Establishing immediate trust and respect is key to successfully training the Porcelaine. This breed can be somewhat sensitive to criticism and respond best to positive reinforcement and reward-based training.

Benefits and Disadvantages of the Breed

There are many benefits to owning a Porcelaine, such as its no hassle, low maintenance coat. This breed is very intelligent, easy to train, and capable of learning to perform many impressive tricks and tasks. When properly socialized from a young age, the Porcelaine gets along well with small children and other pets, known for making friends quickly.

These dogs are alert and aware of their surroundings, serving as an effective watch dog by announcing the arrival of guests and unwanted visitors. The Porcelaine is obedient, loyal, loving, and affectionate, making an excellent hunting dog, family pet, and companion alike.

Unfortunately, there are also disadvantages to owning a Porcelaine. These active and athletic dogs require large amounts of daily exercise and room to run and play outdoors. Anyone wishing to purchase this breed lacking the adequate amount of time and space to dedicate to the dog is strongly advised against doing so.

A Porcelaine not receiving the proper amount of exercise and space will often act out by destroying property, chewing, barking, whining, and ignoring basic training such as housebreaking.

The Porcelaine has a strong instinct to hunt and will occasionally indulge in a good chase. When on the run, these dogs are surprisingly quick, and may pose a threat to other animals, neighborhood pets, and small woodland creatures.

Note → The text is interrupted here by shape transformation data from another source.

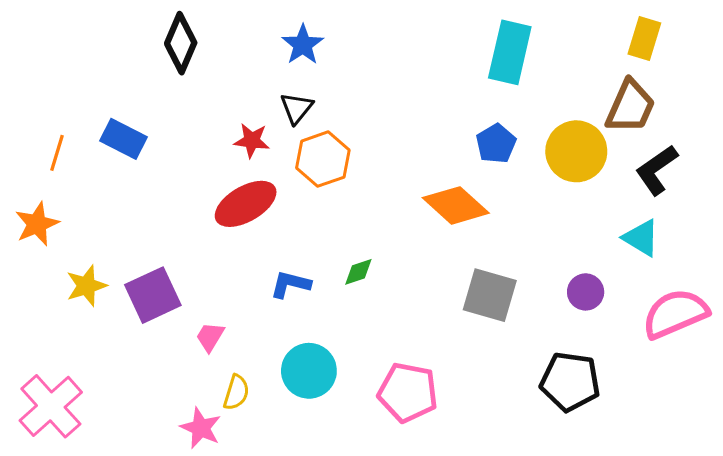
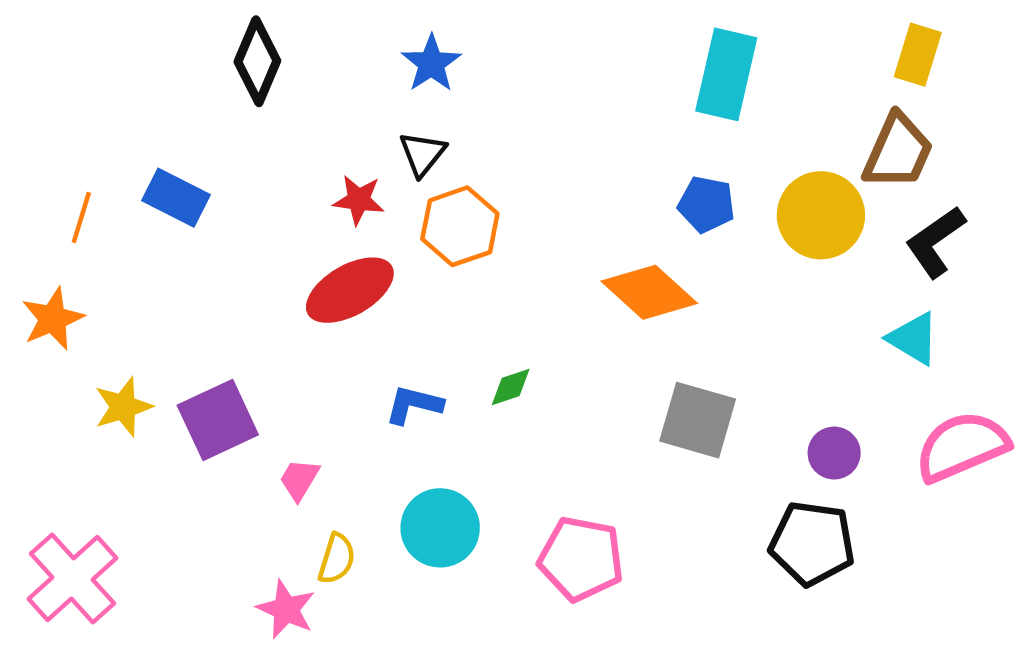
blue pentagon: (496, 144) -> (706, 204), turned -30
purple circle: (586, 292) -> (834, 453), moved

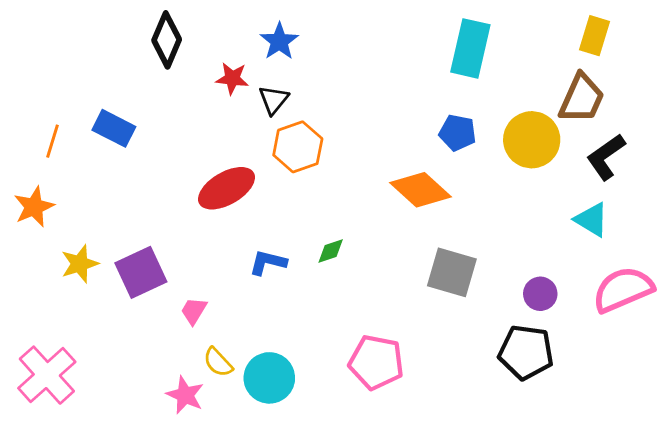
red star: (359, 200) -> (232, 78), moved
cyan circle: (440, 528) -> (269, 378), moved
yellow semicircle: (337, 559) -> (218, 362), turned 120

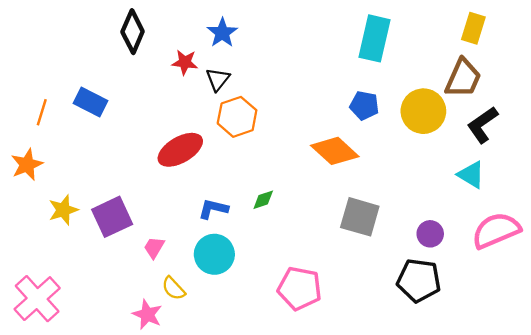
cyan circle: (269, 378) -> (214, 254), moved

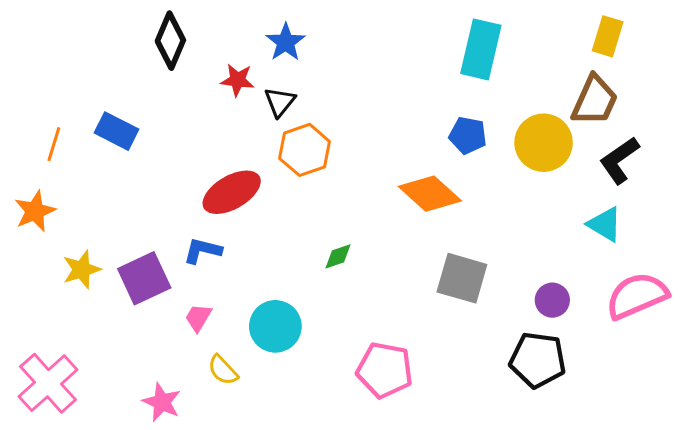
blue L-shape: (213, 209) -> (203, 251), moved
pink star: (147, 314) -> (162, 402), moved

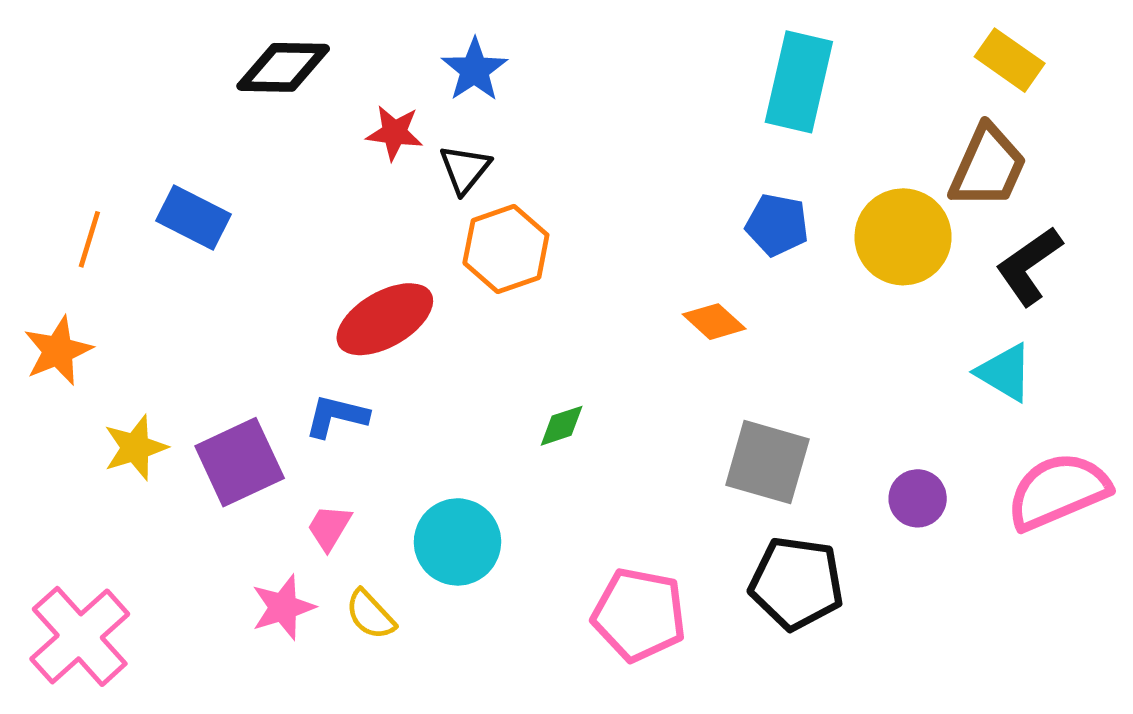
yellow rectangle: (608, 36) -> (1010, 60), turned -72
black diamond: (170, 41) -> (283, 67), turned 68
orange diamond: (430, 194) -> (714, 322), size x0.6
black pentagon: (538, 360) -> (796, 583), moved
pink star: (162, 402) -> (283, 607), moved, turned 30

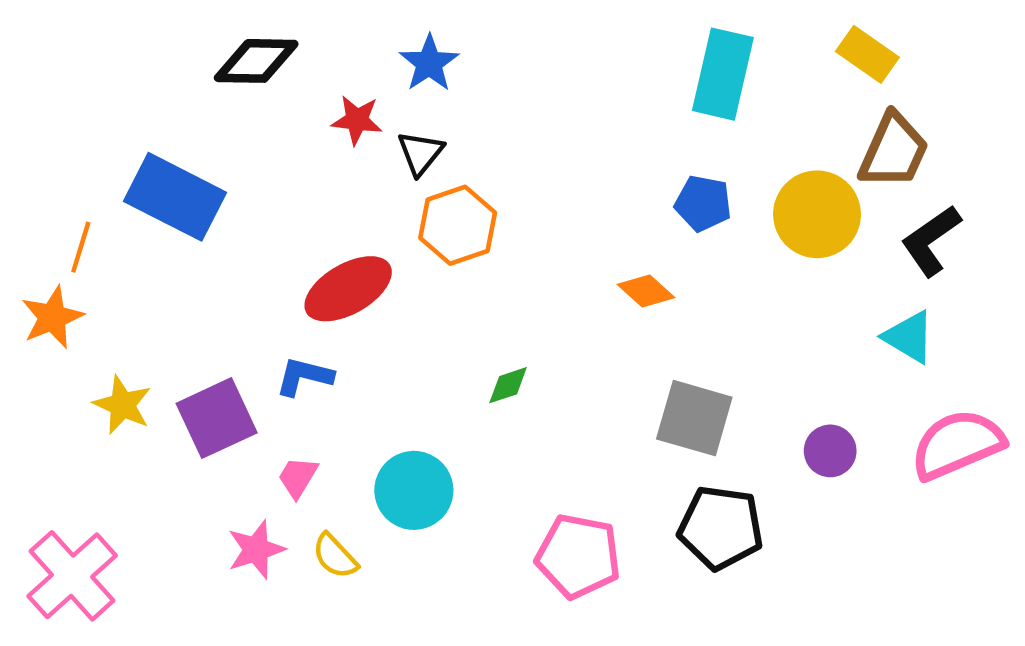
yellow rectangle: (1010, 60) -> (867, 54), moved
blue rectangle: (194, 217) -> (175, 197), size x1.5
orange line: (89, 239) -> (81, 247), moved
yellow star: (135, 448) -> (122, 405), turned -30

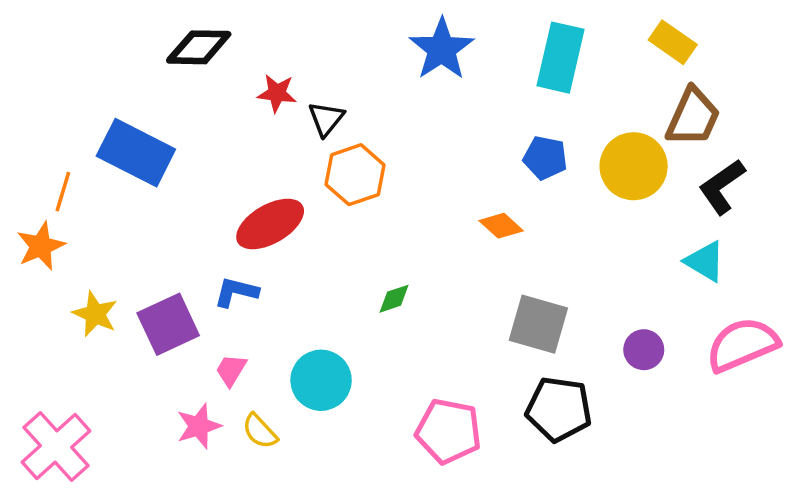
blue star: (429, 63) -> (442, 49), moved, size x1.4

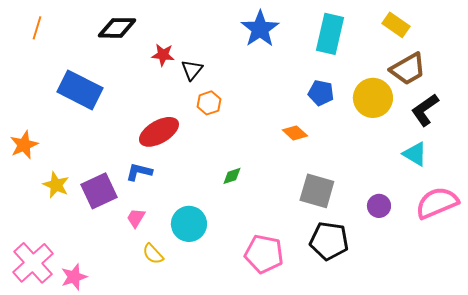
brown trapezoid: (693, 117) -> (408, 69), turned 36
orange hexagon: (355, 175) -> (209, 103), size x0.7
orange line: (63, 192) -> (37, 28), moved
pink star: (199, 426) -> (74, 277), moved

The Porcelaine must be leashed or properly secured at all times when outdoors.

This breed's incredible sense of smell can sometimes lead to trouble. It is not unusual for the Porcelaine to dart out of doors or tear open bags of garbage in order to chase a scent. Proper training can reduce these behaviors in the Porcelaine.

As previously mentioned, the Porcelaine remains extremely rare outside of its native France and can prove quite difficult to obtain. Individuals seeking to purchase this breed often encounter such challenges as inability to locate a breeder, high prices, and being placed on long waiting lists.

Common Health Concerns

While the Porcelaine is typically known as a healthy and hearty breed, they do suffer from a few health problems, including: hip dysplasia, patellar luxation - dislocation of the knee, chronic ear infection, hearing issues - sometimes leading to deafness, sensitivity to anesthesia, cryptorchidism - failure of one or both of the testicles to fully descend, and bloat.

Now that you know all about the breed, do you think you are ready to own a Porcelaine?

Remember, purchasing a pet is a big decision and should be discussed thoroughly and seriously with your entire family.